Un désir ardent de désinstitutionnaliser
Le récent courrier de l'ONU coïncide également avec la publication du rapport du Défenseur des droits sur l'accompagnement humain des enfants en situation de handicap, publié le 26 août 2022, qui déplore notamment l'absence de données précises sur le nombre d'enfants « privés de toute éducation » (article en lien ci-dessous). Toutefois, « il est dommage que la Défenseure des droits ne préconise pas un grand plan urgent de désinstitutionnalisation », estime Olivier Paolini. « Il est urgent de sortir de l'approche médicale du handicap et de transférer les moyens financiers alloués aux établissements ségrégatifs du médico-social vers les écoles, insiste-t-il. Tant que la France n'entamera pas cette démarche, sa politique sera jugée contraire aux droits de l'Homme par les Nations unies, et de nombreux enfants en situation de handicap continueront de perdre leur chance de vivre une vie la plus ordinaire et autonome possible. »
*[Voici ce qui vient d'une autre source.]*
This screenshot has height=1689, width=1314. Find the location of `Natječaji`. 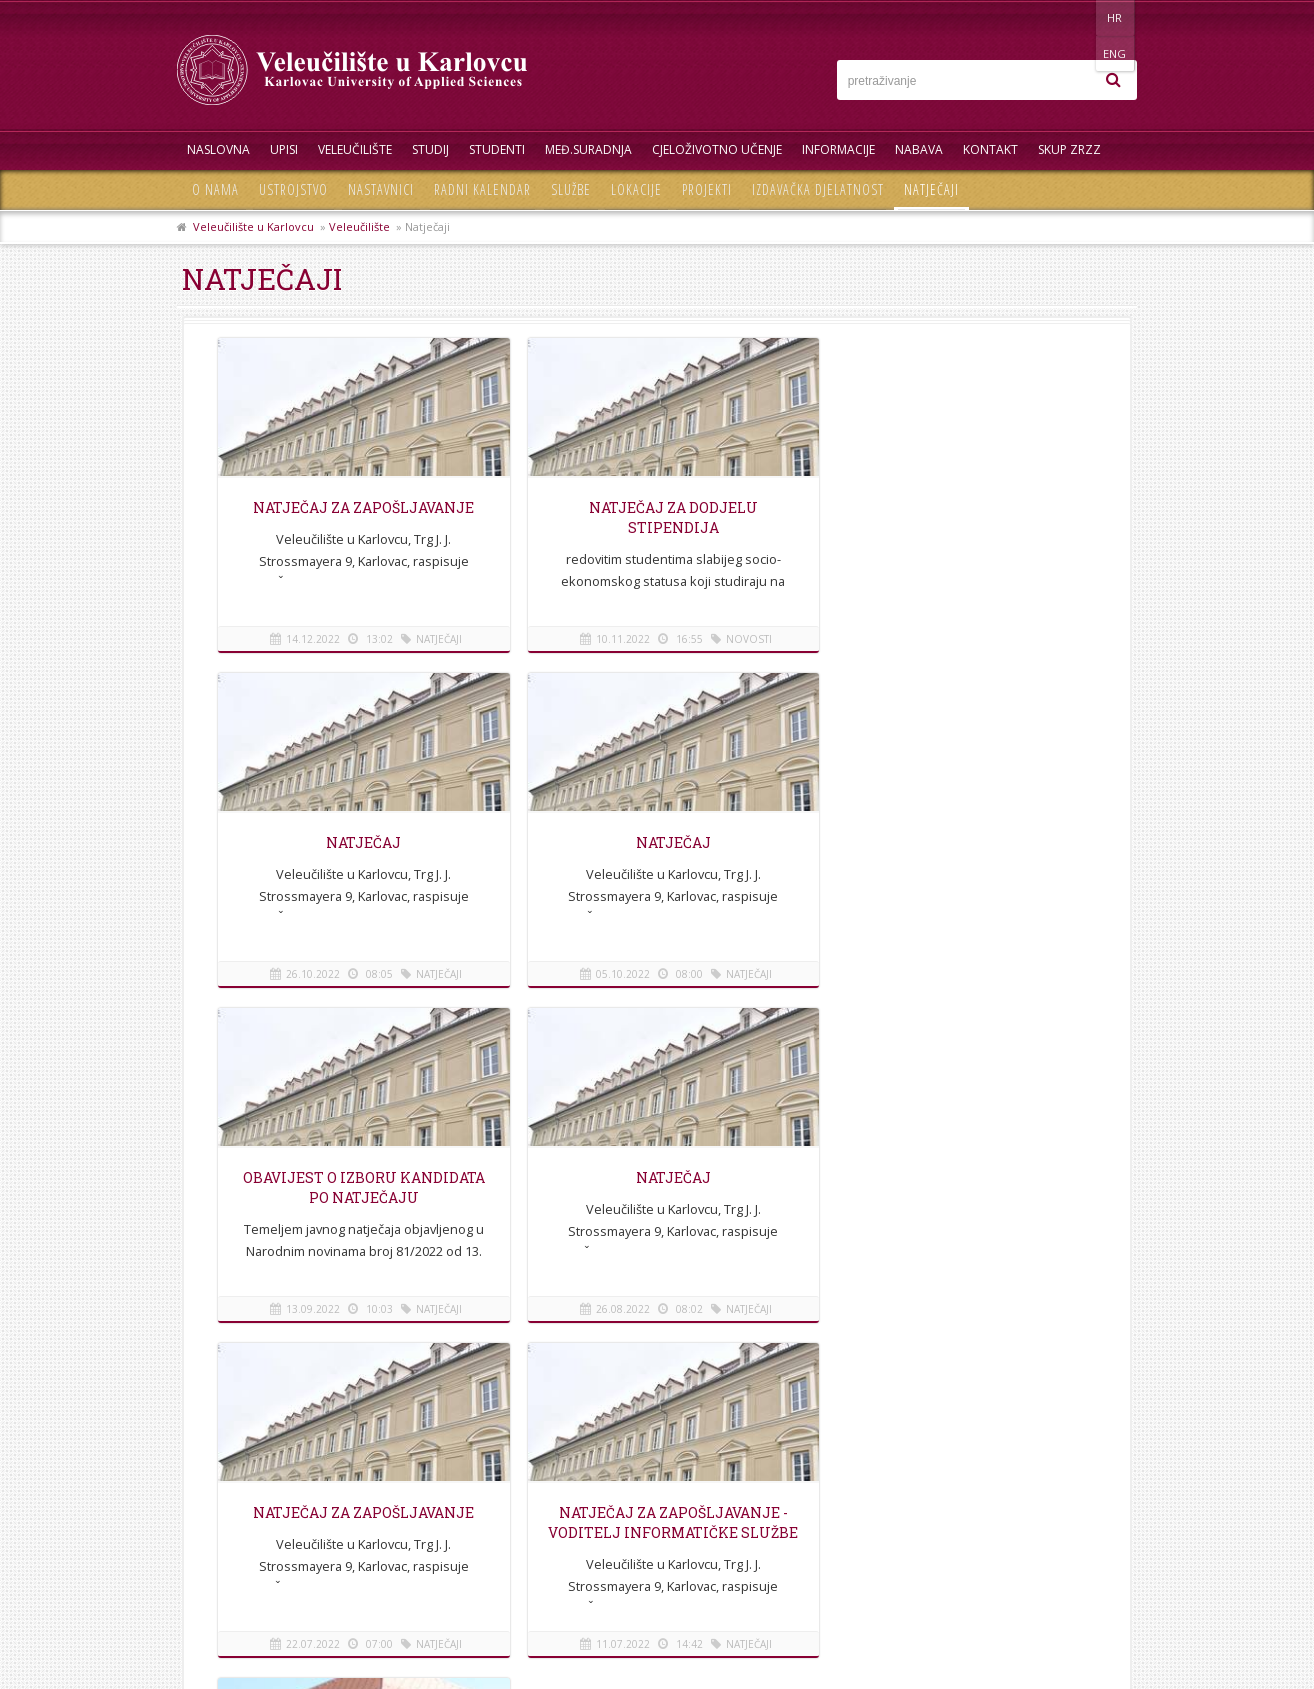 Natječaji is located at coordinates (931, 189).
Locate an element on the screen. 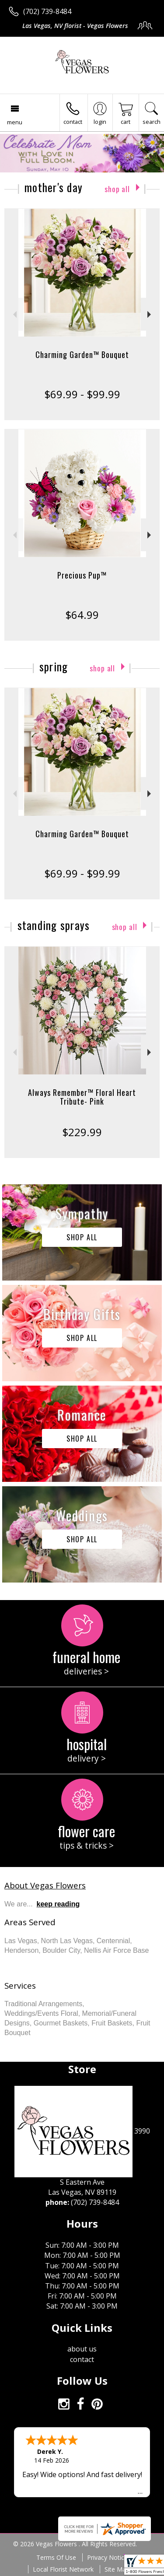 The height and width of the screenshot is (2576, 164). Always Remember™ Floral Heart Tribute- Pink is located at coordinates (82, 1097).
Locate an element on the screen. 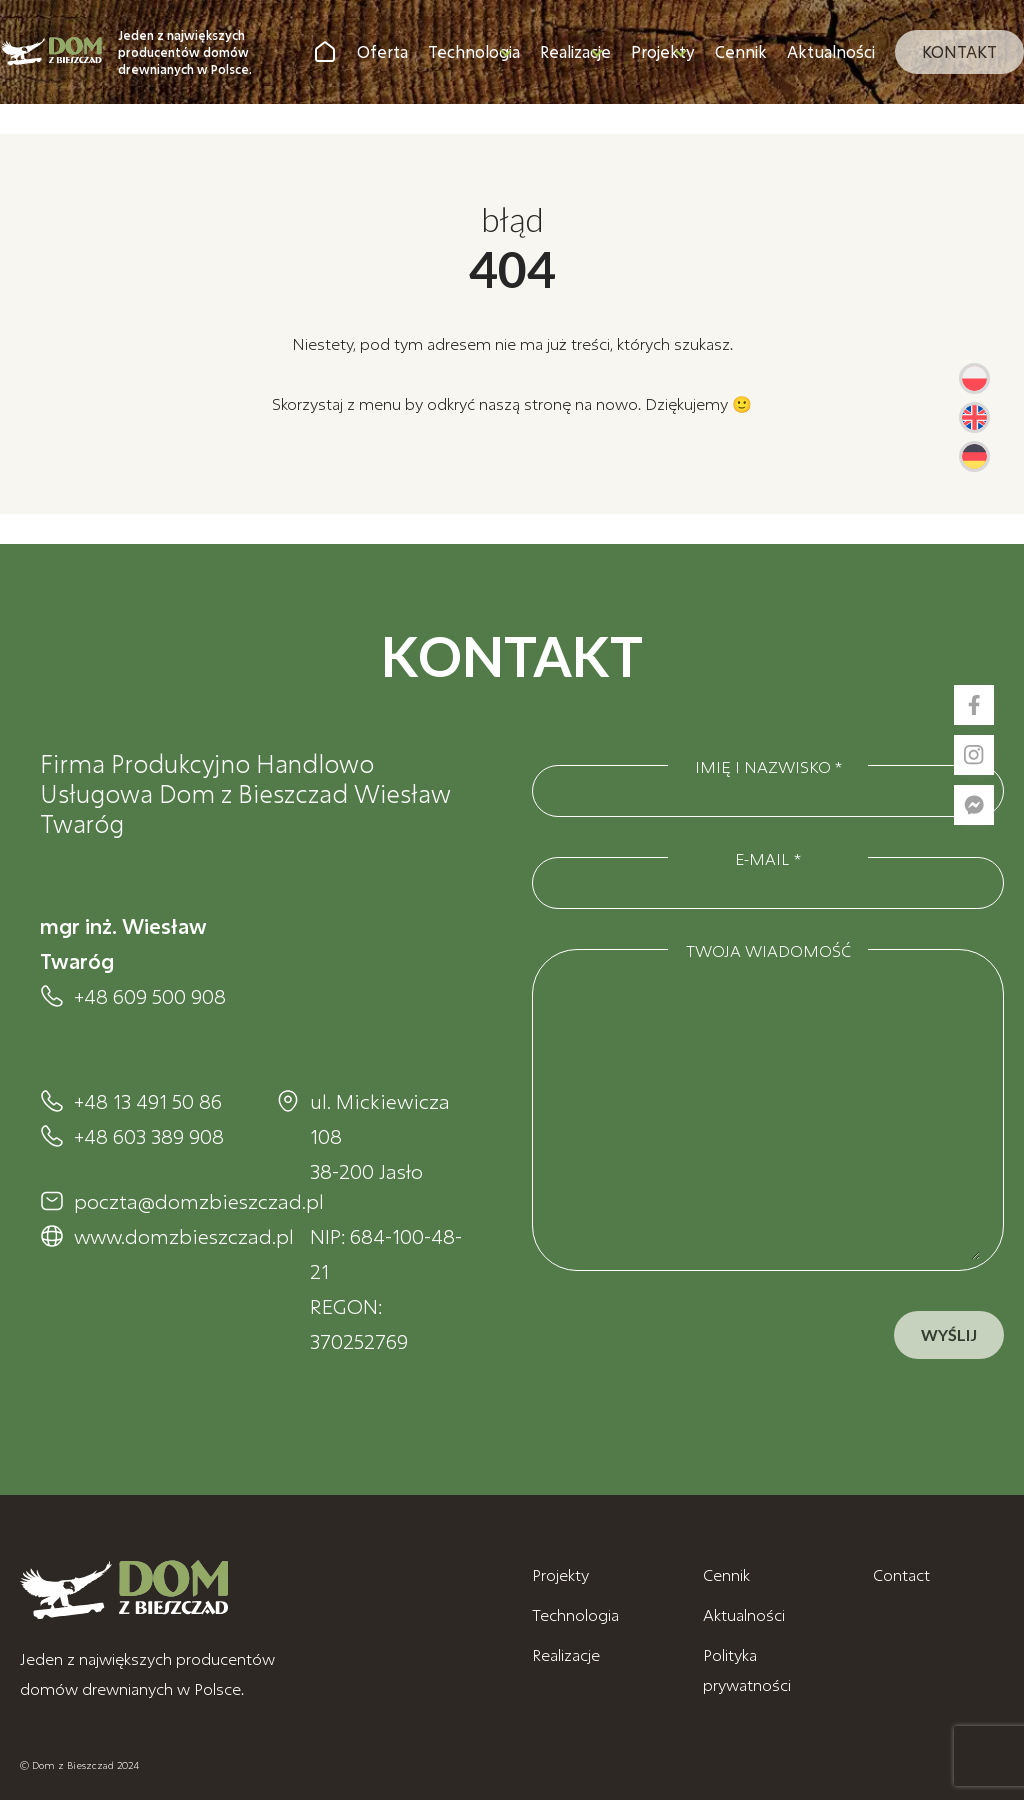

L'Etat aux abonnés absents
« Chacun a le droit, individuellement ou en association avec d'autres, de promouvoir la protection et la réalisation des droits de l'Homme et des libertés fondamentales aux niveaux national et international », affirment les trois auteurs de la lettre de l'ONU, qui rappellent qu'une « protection en cas de violation de ces droits » doit être assurée. Pour tirer au clair cette affaire, l'ONU avait sommé, le 30 juin 2022, l'Etat français de « fournir toute information ou commentaire complémentaire en relation avec ces allégations » ainsi que les mesures prises par l'Education nationale pour enquêter sur les préoccupations soulevées par M. Paolini dans un délai de soixante jours. Début septembre, le courrier de l'ONU et les revendications du lanceur d'alerte restent sans réponse. Ce dernier a donc décidé de rendre sa requête publique.
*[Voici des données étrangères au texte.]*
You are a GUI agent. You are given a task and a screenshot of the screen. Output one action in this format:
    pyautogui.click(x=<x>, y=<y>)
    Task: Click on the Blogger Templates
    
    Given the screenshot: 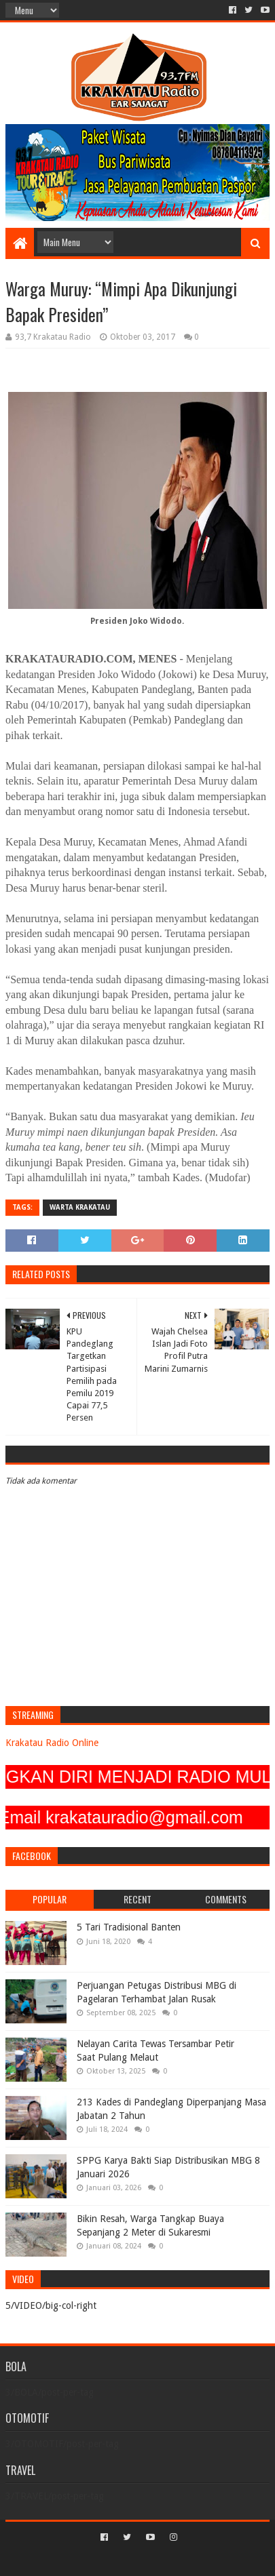 What is the action you would take?
    pyautogui.click(x=195, y=2560)
    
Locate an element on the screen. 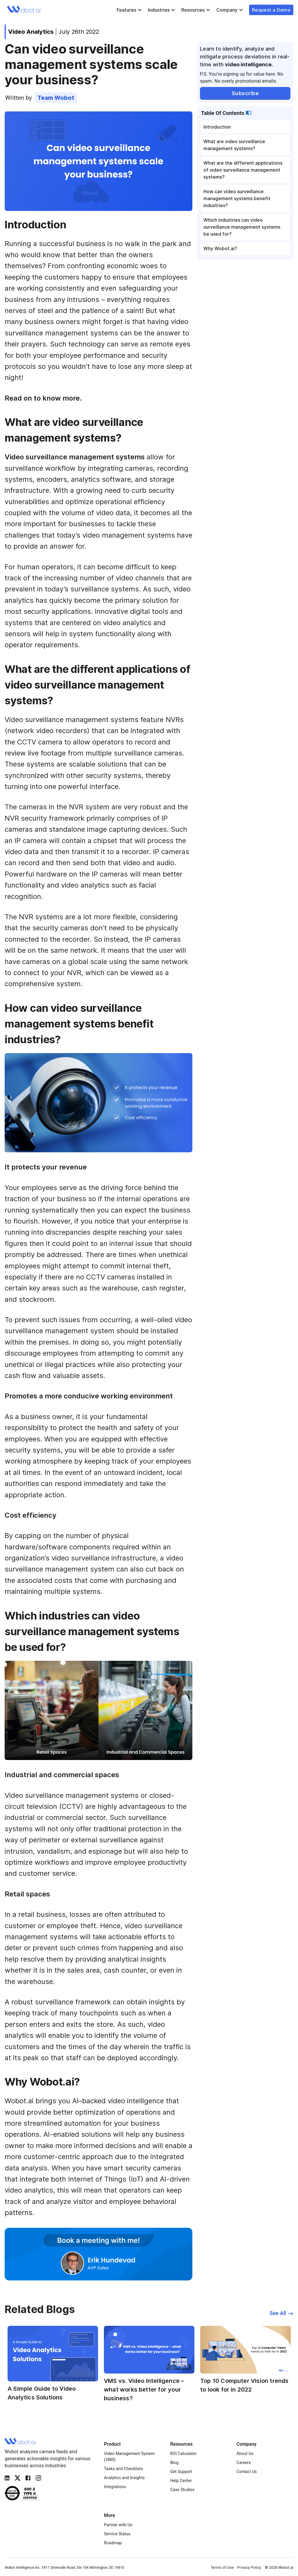 Image resolution: width=298 pixels, height=2576 pixels. See All is located at coordinates (281, 2313).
« Tout le monde est au courant de la gravité de la situation dans mon IME et dans la majorité des ESMS (établissements sociaux et médico-sociaux) de France », considère Olivier Paolini. Il dénonce la « collusion complice » entre les dirigeants des associations gestionnaires, les DSDEN (directions des services départementaux de l'Education nationale), l'ARS (Agence régionale de santé) et les MDPH (maisons départementales des personnes handicapées) qui, selon lui, « agissent de concert pour entretenir une filière et nourrir l'exclusion des personnes handicapées ». « J'ai choisi de lancer l'alerte et de parler car l'omerta doit cesser », conclut-il.